At the same time, seen from the Israeli perspective, and backed by statistics, Jewish identity in American society centers on liberal politics, food, Jewish humor, and remembering the Holocaust—not exactly a reassuring guarantee for cultural creativity, much less survival.  These things, too, are true.

The traditional siddur states that we were exiled from our land because of our sins; in the 19th century, the reform siddur asserted that we were not exiled but instead were sent from Israel to be a light unto the nations. The reestablishment of a Jewish state in the Land of Israel forces us to choose on which side of that divide we stand, and that can be an uncomfortable choice.

This tension lies at the core of the recent controversy about the nation state law passed in Israel. The law declares that the right to exercise national self-determination in the State of Israel is unique to the Jewish people. This has been misinterpreted by the law’s critics to imply a right to discriminate against Israel’s non-Jewish citizens. If that is what the law meant, then without doubt protesting vociferously against it would be the only decent thing to do. But that’s not what the law means to do.

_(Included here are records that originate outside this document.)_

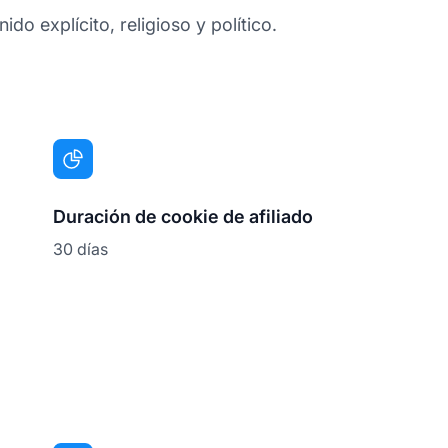
do explícito, religioso y político.
Duración de cookie de afiliado
30 días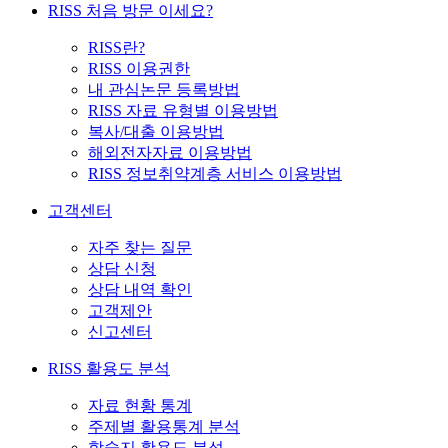
RISS 처음 방문 이세요?
RISS란?
RISS 이용권한
내 관심논문 등록방법
RISS 자료 유형별 이용방법
복사/대출 이용방법
해외전자자료 이용방법
RISS 정보취약계층 서비스 이용방법
고객센터
자주 찾는 질문
상담 신청
상담 내역 확인
고객제안
신고센터
RISS 활용도 분석
자료 현황 통계
주제별 활용통계 분석
학술지 활용도 분석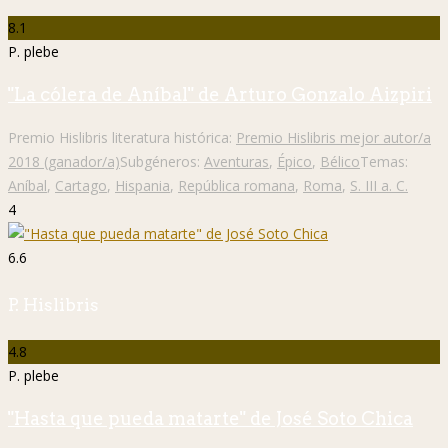
8.1
P. plebe
"La cólera de Aníbal" de Arturo Gonzalo Aizpiri
Premio Hislibris literatura histórica:
Premio Hislibris mejor autor/a
2018 (ganador/a)
Subgéneros:
Aventuras
,
Épico
,
Bélico
Temas:
Aníbal
,
Cartago
,
Hispania
,
República romana
,
Roma
,
S. III a. C.
4
6.6
P. Hislibris
4.8
P. plebe
"Hasta que pueda matarte" de José Soto Chica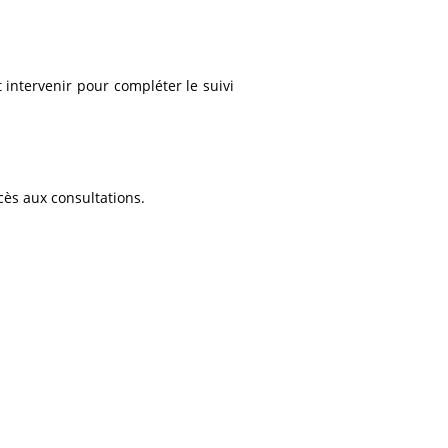
 intervenir pour compléter le suivi
accès aux consultations.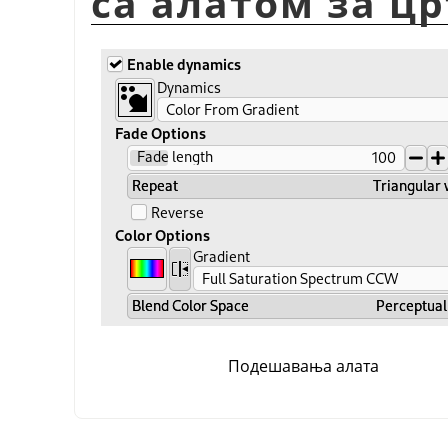
са алатом за ц
Подешавања алата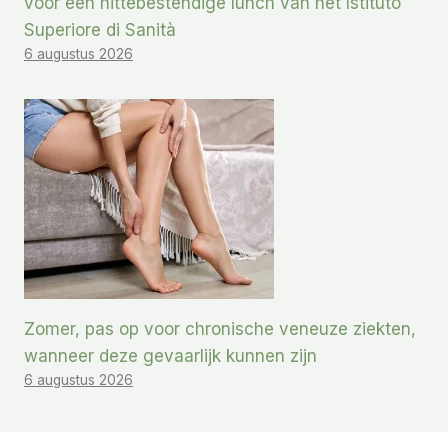
voor een hittebestendige lunch van het Istituto
Superiore di Sanità
6 augustus 2026
Zomer, pas op voor chronische veneuze ziekten,
wanneer deze gevaarlijk kunnen zijn
6 augustus 2026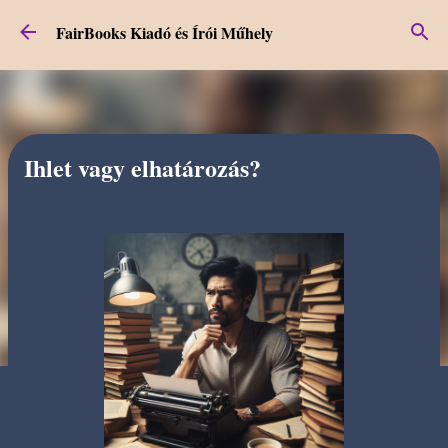
Ugrás a fő tartalomra
FairBooks Kiadó és Írói Műhely
Ihlet vagy elhatározás?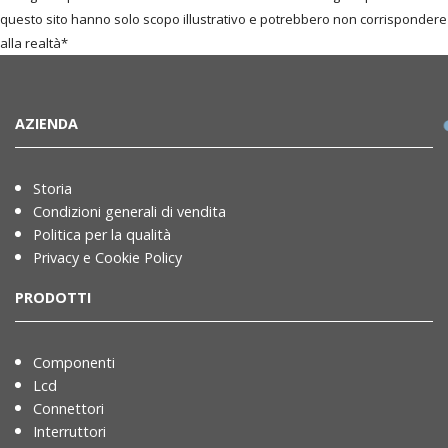
questo sito hanno solo scopo illustrativo e potrebbero non corrispondere
alla realtà*
AZIENDA
Storia
Condizioni generali di vendita
Politica per la qualità
Privacy e Cookie Policy
PRODOTTI
Componenti
Lcd
Connettori
Interruttori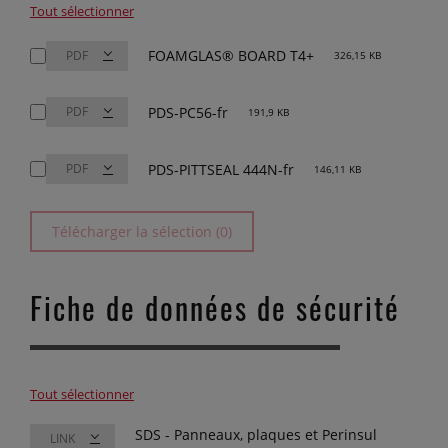
Tout sélectionner
FOAMGLAS® BOARD T4+
326,15 KB
PDS-PC56-fr
191,9 KB
PDS-PITTSEAL 444N-fr
146,11 KB
Télécharger la sélection (0)
Fiche de données de sécurité
Tout sélectionner
SDS - Panneaux, plaques et Perinsul
LINK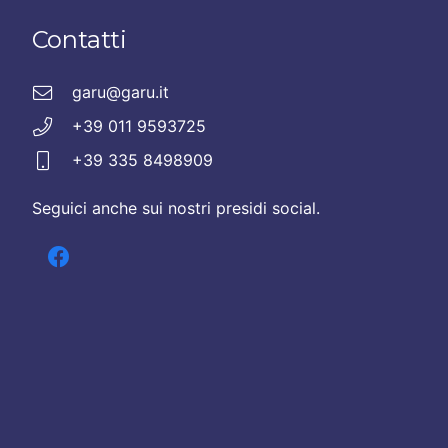
Contatti
garu@garu.it
+39 011 9593725
+39 335 8498909
Seguici anche sui nostri presidi social.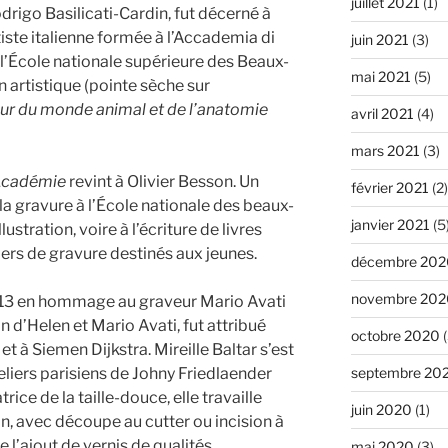
juillet 2021
(1)
rigo Basilicati-Cardin, fut décerné à
iste italienne formée à l’Accademia di
juin 2021
(3)
à l’École nationale supérieure des Beaux-
mai 2021
(5)
on artistique (pointe sèche sur
ur du monde animal et de l’anatomie
avril 2021
(4)
mars 2021
(3)
’Académie
revint à Olivier Besson. Un
février 2021
(2)
 la gravure à l’École nationale des beaux-
janvier 2021
(5
llustration, voire à l’écriture de livres
iers de gravure destinés aux jeunes.
décembre 202
novembre 202
013 en hommage au graveur Mario Avati
 d’Helen et Mario Avati, fut attribué
octobre 2020
(
et à Siemen Dijkstra. Mireille Baltar s’est
eliers parisiens de Johny Friedlaender
septembre 20
trice de la taille-douce, elle travaille
juin 2020
(1)
on, avec découpe au cutter ou incision à
e l’ajout de vernis de qualités
mai 2020
(3)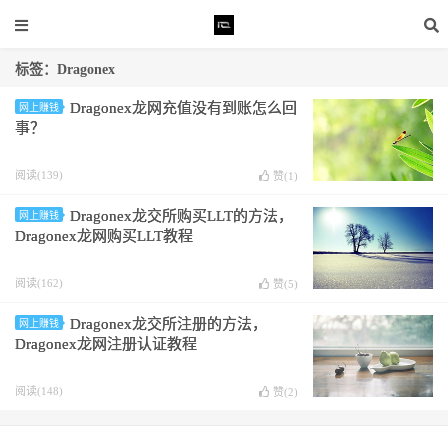
标签：Dragonex
Dragonex龙网充值没有到账怎么回
网上赚钱
事？
阅读(139)
赞(
1
)
Dragonex龙交所购买LLT的方法，
网上赚钱
Dragonex龙网购买LLT教程
阅读(162)
赞(
5
)
Dragonex龙交所注册的方法，
网上赚钱
Dragonex龙网注册认证教程
阅读(148)
赞(
2
)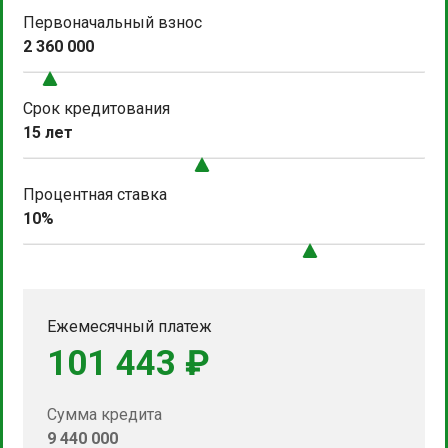
Первоначальный взнос
2 360 000
Срок кредитования
15 лет
Процентная ставка
10%
Ежемесячный платеж
101 443 ₽
Сумма кредита
9 440 000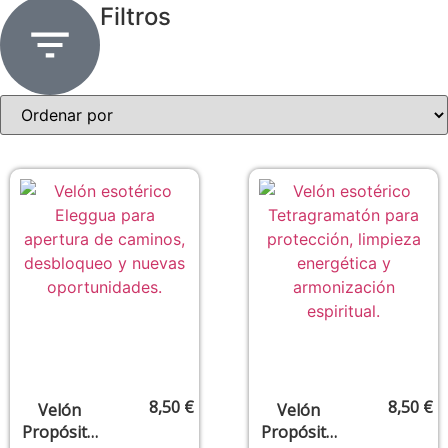
Filtros
8,50
€
8,50
€
Velón
Velón
Propósito
Propósito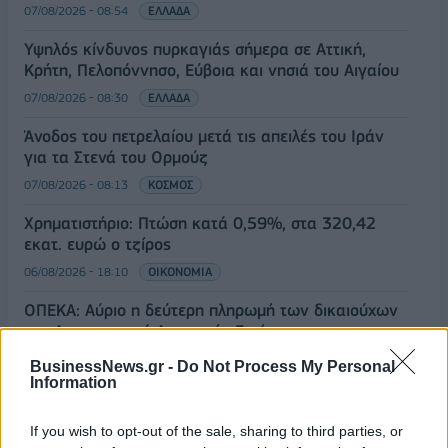
07/08/2026 - 08:54
ΕΛΛΑΔΑ
Υψηλός κίνδυνος πυρκαγιάς σήμερα σε Αττική,
Κρήτη, Πελοπόννησο, Εύβοια και νησιά του Αιγαίου
07/08/2026 - 08:30
ΕΛΛΑΔΑ
Άνοδος του πετρελαίου μετά τις απειλές του Ιράν
για τα Στενά του Ορμούζ
07/08/2026 - 08:13
ΚΟΣΜΟΣ
Χρηματιστήριο: Πτώση κατά 0,59%, στα 320,42
εκατ. ευρώ ο τζίρος
06/08/2026 - 18:10
ΟΙΚΟΝΟΜΙΑ
ΟΠΕΚΑ: Αύριο η δεύτερη πληρωμή των δικαιούχων
του Λογαριασμού Αγροτικής Εστίας
06/08/2026 - 17:40
ΟΙΚΟΝΟΜΙΑ
BusinessNews.gr -
Do Not Process My Personal
Information
Κυβερνητική Επιτροπή Βιομηχανίας- Κ. Μητσοτάκης:
Στρατηγική προτεραιότητα η ενίσχυση της
If you wish to opt-out of the sale, sharing to third parties, or
βιομηχανίας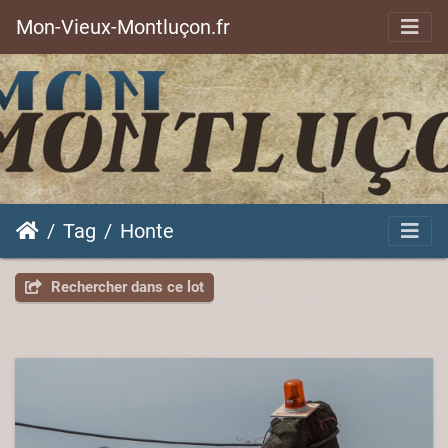
Mon-Vieux-Montluçon.fr
Tag
Honte
Rechercher dans ce lot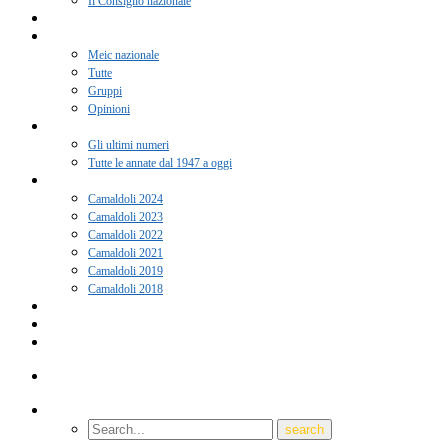
Il Consiglio nazionale
Adesione 2026
Notizie
Meic nazionale
Tutte
Gruppi
Opinioni
Rivista “Coscienza”
Gli ultimi numeri
Tutte le annate dal 1947 a oggi
Camaldoli
Camaldoli 2024
Camaldoli 2023
Camaldoli 2022
Camaldoli 2021
Camaldoli 2019
Camaldoli 2018
Gruppi locali
Contatti
Amici del Meic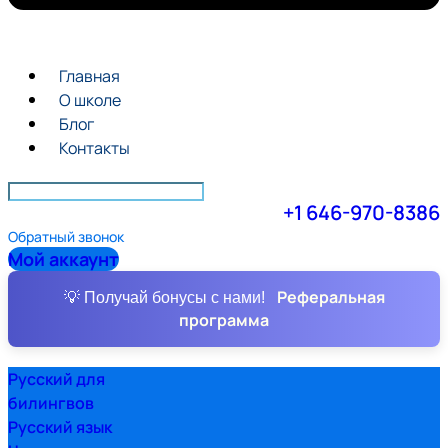
Главная
О школе
Блог
Контакты
+1 646-970-8386
Обратный звонок
Мой аккаунт
Реферальная
💡 Получай бонусы с нами!
программа
Русский для
билингвов
Русский язык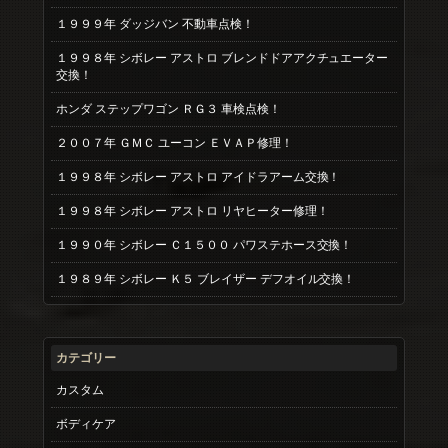
１９９９年 ダッジバン 不動車点検！
１９９８年 シボレー アストロ ブレンドドアアクチュエーター
交換！
ホンダ ステップワゴン ＲＧ３ 車検点検！
２００７年 ＧＭＣ ユーコン ＥＶＡＰ修理！
１９９８年 シボレー アストロ アイドラアーム交換！
１９９８年 シボレー アストロ リヤヒーター修理！
１９９０年 シボレー Ｃ１５００ パワステホース交換！
１９８９年 シボレー Ｋ５ ブレイザー デフオイル交換！
カテゴリー
カスタム
ボディケア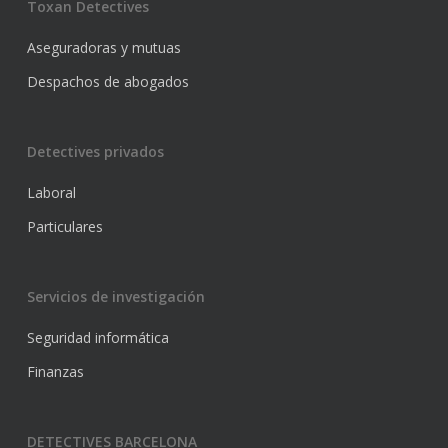
Toxan Detectives
Aseguradoras y mutuas
Despachos de abogados
Detectives privados
Laboral
Particulares
Servicios de investigación
Seguridad informática
Finanzas
DETECTIVES BARCELONA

The fundamental opposition to the law is not based on the fear of discrimination, which is an entirely legitimate, if also, I believe, unfounded fear. It is, instead, based on the belief, widely held within the Arab world, that Israel is not the homeland of the Jewish people, but rather a place that European settlers (who happen to share the Jewish religion) decided to colonize, in the same way the British colonized India, and the French Algeria—and the European settlers colonizing Palestine, i.e., Zionists, will and should suffer the same fate as the British and the French.

Simply put, it is the fundamental Jewish right of self-determination that is enshrined by this law, and denied by its critics. If the critics were right, then privileging Zionist Jews over any other ethnic group is at the very least arbitrary. And if, as the critics claim, it were the Arabs who were indigenous to the Land, then privileging Zionist Jews would be not merely arbitrary, but also perverse, an usurpation.

But the critics are wrong. And if we don’t say so, no one else will.

This, too, is true.

Complicated, no? Well, no one said it was going to be easy. As Einstein said, “Everything should be made as simple as possible. But not simpler.” We need to be able to walk, breathe, and chew gum all at the same time.

At the end of the day, these are the intertwined truths about Israel we must remember:

First, we are in a bona fide conflict with another people. Our challenge, first and foremost, is to win. But almost as important, we must not lose sight—even under extreme circumstances—of the humanity of our enemy; nor may we lose sight of our own humanity, and our attendant moral responsibilities, even in conflict. This is true.

Second, we are also the victims of a vicious, evil, anti-Semitic attack, a worthy heir to the poisoned legacy of ancient times and ugly myths. We must wholeheartedly, and without quarter, resist such attacks. This too is true.

Third, our society, like every other society on earth, is not perfect. The ideals enshrined in the founding documents of Israel, like the ideals embodied in our American Constitution, have not yet been fully realized. We must devote ourselves to the task of perfecting our society as much as we seek to perfect ourselves. To do this, we must know everything. No fact, no truth, should be withheld from us for any purpose whatsoever. We must not resent or fear facts about Israel, however unpleasant they may be. It is lies about Israel that we cannot, must not, ever abide.

And this, my friends, this too, is true. May we, on this holy night, pledge to learn everything we can about Israel: reject all that is false, embrace all that is true, and act in a way that brings honor and strength and, please G-d, peace to our people and all people everywhere. For Torah will emanate from Zion, and the word of G-d from Jerusalem. Amen.